Frequently Asked Questions
Can I run agent teams and agent view simultaneously? Yes. Agent view manages background sessions; agent teams spawn within a session. You can have multiple background sessions in agent view, each of which could theoretically be running its own agent team — though the token costs scale proportionally.
Do subagents share my CLAUDE.md instructions? Yes, with two exceptions: the Explore and Plan built-in subagents skip CLAUDE.md and the parent session’s git status to stay fast and cheap. All custom subagents load CLAUDE.md from the working directory.
What happens to background sessions when I close my terminal? They keep running. A separate supervisor process hosts background sessions, so you can close your terminal, close agent view, or start other sessions. Sessions resume when you open agent view again.

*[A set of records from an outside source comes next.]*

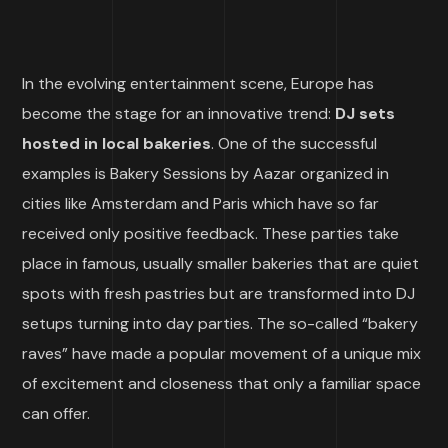
In the evolving entertainment scene, Europe has
become the stage for an innovative trend:
DJ sets
hosted in local bakeries
. One of the successful
examples is Bakery Sessions by Aazar organized in
cities like Amsterdam and Paris which have so far
received only positive feedback. These parties take
place in famous, usually smaller bakeries that are quiet
spots with fresh pastries but are transformed into DJ
setups turning into day parties. The so-called “bakery
raves” have made a popular movement of a unique mix
of excitement and closeness that only a familiar space
can offer.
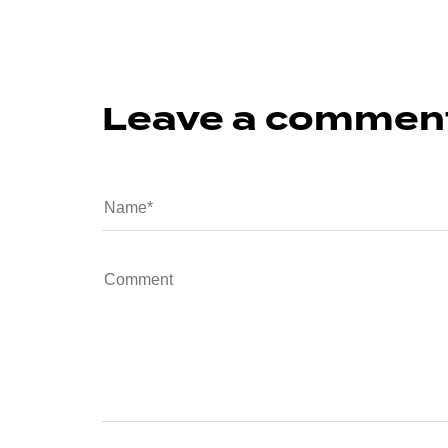
Leave a commen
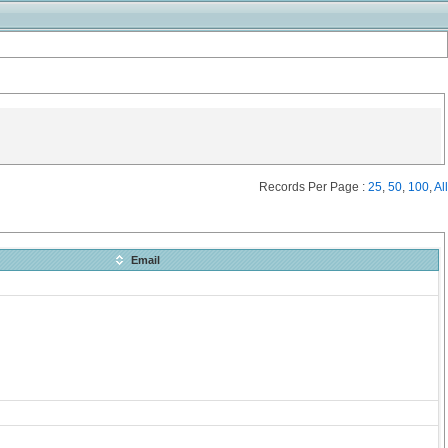
Records Per Page :
25
,
50
,
100
,
All
Email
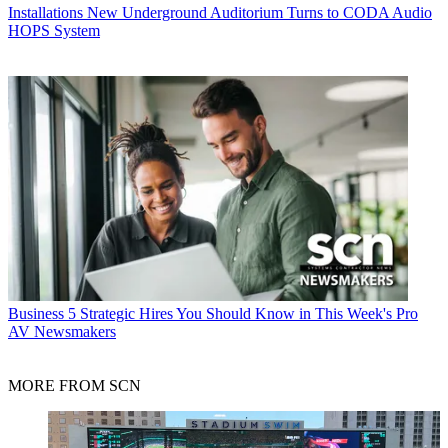
Installations
New Underground Auditorium Turns to CODA Audio
HOPS System
Business
5 Strategic Hires You Should Know in This Week's Pro
AV Newsmakers
MORE FROM SCN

Is it safe to have multiple agents commit to the same branch? No. Use separate worktrees (automatic with agent view) or give each agent its own branch explicitly. Concurrent commits to the same branch from separate processes cause race conditions in git history.
How do I keep token costs under control with parallel agents?
Use Sonnet for teammates instead of Opus. Clear sessions between unrelated tasks with /clear. Route verbose side tasks (log analysis, documentation fetch) through subagents so only summaries reach your main session. Set a monthly spend limit with /usage-credits if you’re on a Pro or Max plan.
Sources
- Claude Code: Run agents in parallel — Official docs
- Claude Code: Create custom subagents — Official docs
- Claude Code: Manage multiple agents with agent view — Official docs
- Claude Code: Orchestrate teams of Claude Code sessions — Official docs
- Claude Code: Run parallel sessions with worktrees — Official docs
- Claude Code: Manage costs effectively — Official docs
- Claude Code: Overview — Official docs
Last updated June 2, 2026. Claude Code features marked “research preview” or “experimental” may change without notice; verify against the official docs before building workflows on top of them.